─── Exercise material ───

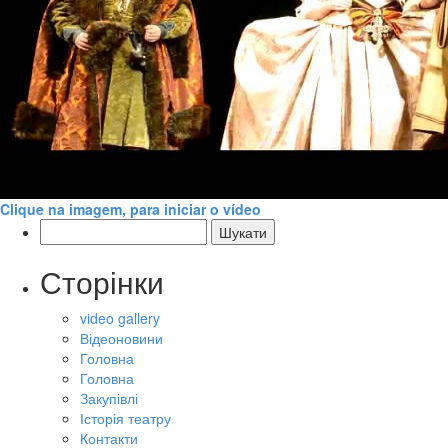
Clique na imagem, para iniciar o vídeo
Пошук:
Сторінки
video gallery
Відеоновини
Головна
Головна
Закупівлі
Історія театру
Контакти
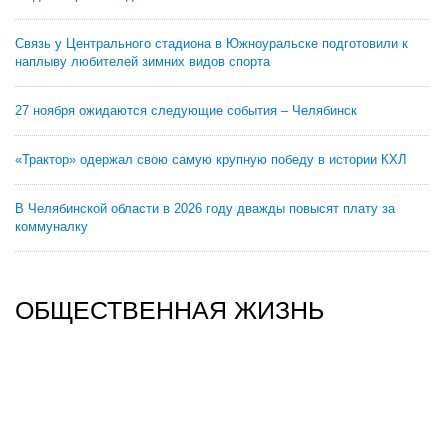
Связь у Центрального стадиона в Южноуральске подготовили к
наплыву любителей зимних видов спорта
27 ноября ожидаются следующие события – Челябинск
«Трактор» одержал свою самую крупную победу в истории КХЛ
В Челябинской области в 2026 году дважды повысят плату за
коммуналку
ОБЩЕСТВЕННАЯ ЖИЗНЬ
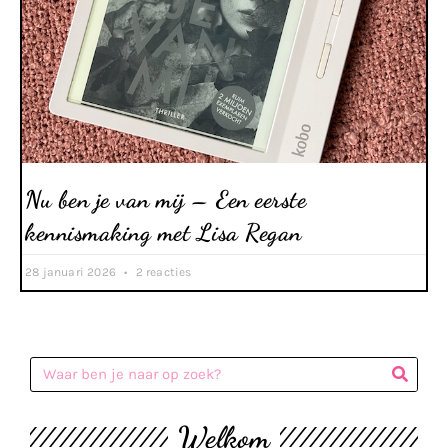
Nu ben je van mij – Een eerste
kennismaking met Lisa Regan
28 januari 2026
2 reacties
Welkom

───
─── Exercise material ───

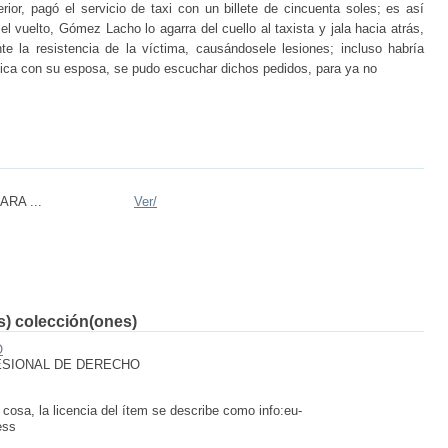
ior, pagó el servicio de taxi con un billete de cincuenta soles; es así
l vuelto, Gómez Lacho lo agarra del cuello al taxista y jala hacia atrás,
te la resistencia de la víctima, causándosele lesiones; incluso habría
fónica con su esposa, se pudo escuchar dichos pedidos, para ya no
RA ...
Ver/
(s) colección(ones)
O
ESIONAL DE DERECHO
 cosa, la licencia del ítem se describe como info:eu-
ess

───
─── Exercise material ───

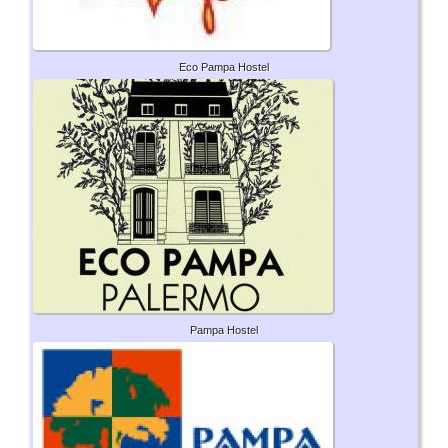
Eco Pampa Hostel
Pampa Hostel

───

=== Task statement ===
Pick each line holding "para" out of the entries above and return it.

=== Exercise answer ===
Clique na imagem, para iniciar o vídeo
fónica con su esposa, se pudo escuchar dichos pedidos, para ya no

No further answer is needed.